Maulana pun menyoroti berbagai keluhan yang masih kerap disampaikan masyarakat terkait RSUD. Seperti antrean pasien yang mengular, keterbatasan fasilitas rawat inap, hingga minimnya tenaga medis dan peralatan yang tidak memadai.
"RSUD itu bukan soal nama, tapi soal nyawa. Di saat masyarakat masih kesulitan mendapatkan layanan kesehatan yang layak, apakah pantas pemerintah justru sibuk mengurus soal nama?" katanya.
Lebih jauh, Maulana Yusuf juga mengingatkan akan konsekuensi administratif dan anggaran dari perubahan nama institusi publik. Ia menilai, perubahan nama akan berdampak pada sistem informasi rumah sakit, dokumen hukum, papan nama, serta publikasi dan sosialisasi ulang ke masyarakat, yang semuanya memerlukan biaya tidak sedikit.
"Itu semua butuh anggaran. Sementara kita tahu APBD masih terbatas, dan bahkan Pemprov Jabar punya utang ke BPJS mencapai Rp300 miliar. Di tengah kondisi seperti itu, penggantian nama berpotensi menjadi pemborosan dan melenceng dari prinsip efisiensi yang digaungkan sendiri oleh Gubernur," katanya.

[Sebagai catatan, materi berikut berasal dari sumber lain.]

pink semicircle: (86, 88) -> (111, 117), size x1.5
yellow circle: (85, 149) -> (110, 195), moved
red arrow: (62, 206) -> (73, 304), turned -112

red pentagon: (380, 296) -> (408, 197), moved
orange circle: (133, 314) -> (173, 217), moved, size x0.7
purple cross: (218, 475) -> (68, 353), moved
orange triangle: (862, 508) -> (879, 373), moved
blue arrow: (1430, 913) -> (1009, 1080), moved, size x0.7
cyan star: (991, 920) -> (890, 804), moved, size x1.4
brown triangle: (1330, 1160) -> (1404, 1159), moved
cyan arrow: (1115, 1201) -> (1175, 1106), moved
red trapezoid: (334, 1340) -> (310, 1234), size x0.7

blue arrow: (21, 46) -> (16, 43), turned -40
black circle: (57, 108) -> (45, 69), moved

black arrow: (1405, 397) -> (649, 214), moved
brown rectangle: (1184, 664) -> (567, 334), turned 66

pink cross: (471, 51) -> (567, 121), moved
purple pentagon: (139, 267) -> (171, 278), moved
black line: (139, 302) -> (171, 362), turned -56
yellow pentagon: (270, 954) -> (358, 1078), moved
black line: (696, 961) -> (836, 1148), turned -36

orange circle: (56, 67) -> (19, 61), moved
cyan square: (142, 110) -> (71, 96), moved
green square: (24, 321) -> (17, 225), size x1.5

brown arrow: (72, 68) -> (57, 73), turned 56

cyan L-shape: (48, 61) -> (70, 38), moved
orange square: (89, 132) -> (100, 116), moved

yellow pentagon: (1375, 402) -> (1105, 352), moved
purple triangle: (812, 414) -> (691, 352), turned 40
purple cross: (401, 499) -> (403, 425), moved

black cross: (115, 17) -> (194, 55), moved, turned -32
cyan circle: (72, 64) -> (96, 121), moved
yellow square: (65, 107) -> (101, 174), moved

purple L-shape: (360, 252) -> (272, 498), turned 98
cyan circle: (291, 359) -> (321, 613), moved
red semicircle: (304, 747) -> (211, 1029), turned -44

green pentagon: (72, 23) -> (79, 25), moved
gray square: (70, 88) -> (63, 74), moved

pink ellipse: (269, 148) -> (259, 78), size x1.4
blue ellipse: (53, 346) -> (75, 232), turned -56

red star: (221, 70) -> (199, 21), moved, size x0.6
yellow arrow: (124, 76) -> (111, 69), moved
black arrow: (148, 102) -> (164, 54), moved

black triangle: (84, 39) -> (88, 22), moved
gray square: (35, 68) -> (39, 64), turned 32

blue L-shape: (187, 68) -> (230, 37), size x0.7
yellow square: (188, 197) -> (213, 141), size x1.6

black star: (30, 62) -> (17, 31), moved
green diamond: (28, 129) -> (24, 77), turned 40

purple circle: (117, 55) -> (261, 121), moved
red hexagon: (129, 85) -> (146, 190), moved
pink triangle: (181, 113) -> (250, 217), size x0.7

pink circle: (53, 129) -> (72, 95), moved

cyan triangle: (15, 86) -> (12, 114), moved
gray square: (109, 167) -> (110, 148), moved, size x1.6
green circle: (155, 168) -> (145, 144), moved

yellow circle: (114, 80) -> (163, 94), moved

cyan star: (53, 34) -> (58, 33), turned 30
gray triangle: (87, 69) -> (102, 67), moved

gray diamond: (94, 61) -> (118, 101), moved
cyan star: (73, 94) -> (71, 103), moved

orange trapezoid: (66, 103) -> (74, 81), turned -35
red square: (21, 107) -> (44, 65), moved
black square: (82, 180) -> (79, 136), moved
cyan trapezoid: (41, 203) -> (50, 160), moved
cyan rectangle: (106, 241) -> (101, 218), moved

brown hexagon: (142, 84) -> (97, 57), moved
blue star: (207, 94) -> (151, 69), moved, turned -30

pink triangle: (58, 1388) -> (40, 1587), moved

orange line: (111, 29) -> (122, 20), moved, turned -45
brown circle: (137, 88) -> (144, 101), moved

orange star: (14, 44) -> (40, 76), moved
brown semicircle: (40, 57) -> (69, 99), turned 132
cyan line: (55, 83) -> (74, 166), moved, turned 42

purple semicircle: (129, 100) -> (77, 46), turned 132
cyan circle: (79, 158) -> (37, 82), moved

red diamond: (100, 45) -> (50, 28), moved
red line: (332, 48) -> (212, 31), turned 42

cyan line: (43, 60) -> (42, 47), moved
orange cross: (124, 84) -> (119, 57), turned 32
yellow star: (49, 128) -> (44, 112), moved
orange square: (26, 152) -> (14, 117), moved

Maulana mengusulkan agar nilai "Welas Asih" lebih tepat dijadikan sebagai semboyan pelayanan atau jargon internal yang merepresentasikan kearifan lokal, tanpa harus mengubah nama resmi rumah sakit yang sudah dikenal luas.
"Welas Asih itu sangat mulia secara makna. Tapi lebih bijak bila dijadikan semangat pelayanan, bukan mengganti nama yang sudah mapan dan melekat di hati masyarakat," katanya.
Menurutnya, yang lebih penting lagi adalah keputusan semacam ini seharusnya dikaji secara matang dan partisipatif, melibatkan berbagai pihak mulai dari tenaga medis, pakar kesehatan, hingga masyarakat pengguna layanan kesehatan. Namun hingga saat ini, pihak legislatif mengaku belum pernah diajak berdialog oleh pihak eksekutif terkait wacana penggantian nama tersebut.
"Untuk saat ini, kami di Komisi V belum pernah dilibatkan dalam proses penggantian nama atau diskusi formal terkait perubahan nama RSUD Al-Ihsan. Ini tentu menjadi catatan penting soal transparansi dan pelibatan pemangku kepentingan," kata Maulana.
Ia pun menegaskan bahwa Komisi V siap memberikan masukan dan duduk bersama membahas upaya perbaikan layanan kesehatan di Jawa Barat, namun menolak apabila perhatian publik harus terpecah pada hal-hal yang bersifat simbolik.
"Kami dorong fokus pada pembenahan layanan dasar, seperti distribusi tenaga medis, ketersediaan obat dan fasilitas, serta akses masyarakat ke pelayanan yang layak. Jangan sampai perhatian publik dialihkan oleh isu yang tidak menyentuh akar masalah," katanya.